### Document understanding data
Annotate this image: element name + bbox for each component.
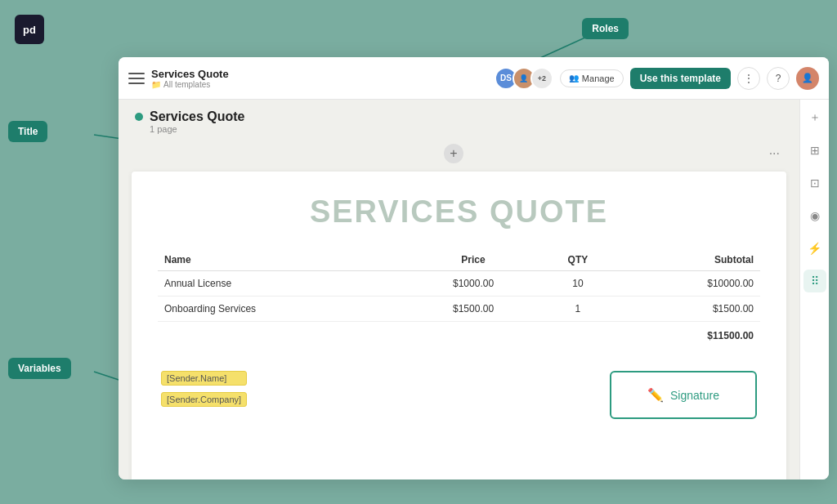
document-title-section: Services Quote 📁 All templates	[151, 68, 488, 89]
variable-tag: [Sender.Company]	[161, 392, 247, 407]
cell-subtotal: $10000.00	[618, 271, 760, 297]
variable-tag: [Sender.Name]	[161, 371, 247, 386]
callout-roles: Roles	[582, 18, 629, 39]
top-bar-right: DS 👤 +2 👥 Manage Use this template ⋮	[495, 67, 819, 90]
use-template-button[interactable]: Use this template	[630, 68, 731, 89]
doc-heading: SERVICES QUOTE	[158, 194, 760, 230]
cell-subtotal: $1500.00	[618, 297, 760, 322]
sidebar-add-icon[interactable]: ＋	[803, 106, 826, 129]
doc-page: SERVICES QUOTE Name Price QTY Subtotal	[132, 172, 786, 479]
page-toolbar: + ···	[132, 140, 786, 167]
page-options-button[interactable]: ···	[769, 146, 780, 161]
table-row: Annual License $1000.00 10 $10000.00	[158, 271, 760, 297]
doc-title-label: Services Quote	[151, 68, 488, 80]
signature-label: Signature	[670, 389, 719, 402]
main-window: Services Quote 📁 All templates DS 👤 +2	[119, 57, 829, 479]
logo-text: pd	[23, 24, 36, 36]
sidebar-grid-icon[interactable]: ⊞	[803, 139, 826, 162]
pd-logo[interactable]: pd	[15, 15, 44, 44]
right-sidebar: ＋ ⊞ ⊡ ◉ ⚡ ⠿	[799, 100, 829, 479]
folder-icon: 📁	[151, 80, 161, 89]
sidebar-apps-icon[interactable]: ⠿	[803, 270, 826, 292]
sidebar-lightning-icon[interactable]: ⚡	[803, 237, 826, 260]
doc-area: Services Quote 1 page + ··· SERVICES QUO…	[119, 100, 799, 479]
table-header-row: Name Price QTY Subtotal	[158, 249, 760, 271]
content-area: Services Quote 1 page + ··· SERVICES QUO…	[119, 100, 829, 479]
manage-button[interactable]: 👥 Manage	[560, 69, 624, 87]
cell-price: $1500.00	[409, 297, 538, 322]
cell-qty: 10	[538, 271, 617, 297]
col-header-qty: QTY	[538, 249, 617, 271]
more-options-button[interactable]: ⋮	[737, 67, 760, 90]
col-header-price: Price	[409, 249, 538, 271]
cell-name: Onboarding Services	[158, 297, 409, 322]
cell-name: Annual License	[158, 271, 409, 297]
sidebar-palette-icon[interactable]: ◉	[803, 204, 826, 227]
help-button[interactable]: ?	[767, 67, 790, 90]
doc-status-dot	[135, 113, 143, 121]
doc-breadcrumb: 📁 All templates	[151, 80, 488, 89]
avatar-count: +2	[530, 67, 553, 90]
sidebar-layout-icon[interactable]: ⊡	[803, 172, 826, 194]
cell-qty: 1	[538, 297, 617, 322]
col-header-subtotal: Subtotal	[618, 249, 760, 271]
hamburger-menu[interactable]	[128, 70, 145, 87]
cell-price: $1000.00	[409, 271, 538, 297]
table-row: Onboarding Services $1500.00 1 $1500.00	[158, 297, 760, 322]
variables-section: [Sender.Name][Sender.Company] ✏️ Signatu…	[158, 371, 760, 419]
avatar-group: DS 👤 +2	[495, 67, 553, 90]
signature-field[interactable]: ✏️ Signature	[610, 371, 757, 419]
doc-title-row: Services Quote 1 page	[132, 109, 786, 134]
quote-table: Name Price QTY Subtotal Annual License $…	[158, 249, 760, 348]
variable-block: [Sender.Name][Sender.Company]	[161, 371, 247, 410]
add-page-button[interactable]: +	[444, 144, 463, 163]
table-total-row: $11500.00	[158, 322, 760, 349]
doc-pages-count: 1 page	[150, 124, 245, 134]
user-avatar[interactable]: 👤	[796, 67, 819, 90]
col-header-name: Name	[158, 249, 409, 271]
callout-title: Title	[8, 121, 47, 142]
total-amount: $11500.00	[618, 322, 760, 349]
top-bar: Services Quote 📁 All templates DS 👤 +2	[119, 57, 829, 100]
signature-icon: ✏️	[647, 387, 664, 403]
doc-main-title: Services Quote	[150, 109, 245, 124]
callout-variables: Variables	[8, 358, 71, 379]
doc-title-group: Services Quote 1 page	[150, 109, 245, 134]
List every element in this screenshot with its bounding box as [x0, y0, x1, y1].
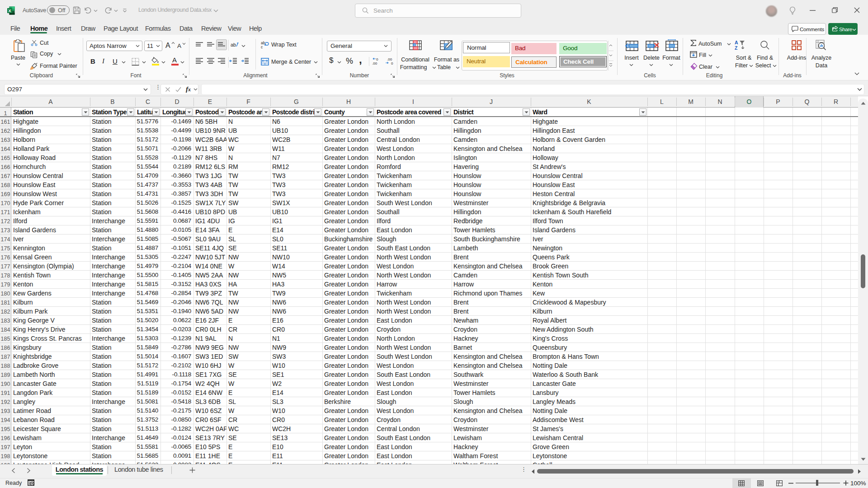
svg-text:0: 0: [376, 57, 378, 61]
svg-text:c: c: [261, 45, 263, 49]
svg-text:Z: Z: [735, 45, 738, 50]
svg-text:ab: ab: [231, 42, 236, 47]
svg-text:X: X: [8, 8, 11, 13]
svg-text:A: A: [735, 40, 738, 45]
svg-text:.00: .00: [372, 61, 377, 66]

### Problem to work on
After counting the lines above that include the word "element", give only the number.

### Completed exercise
2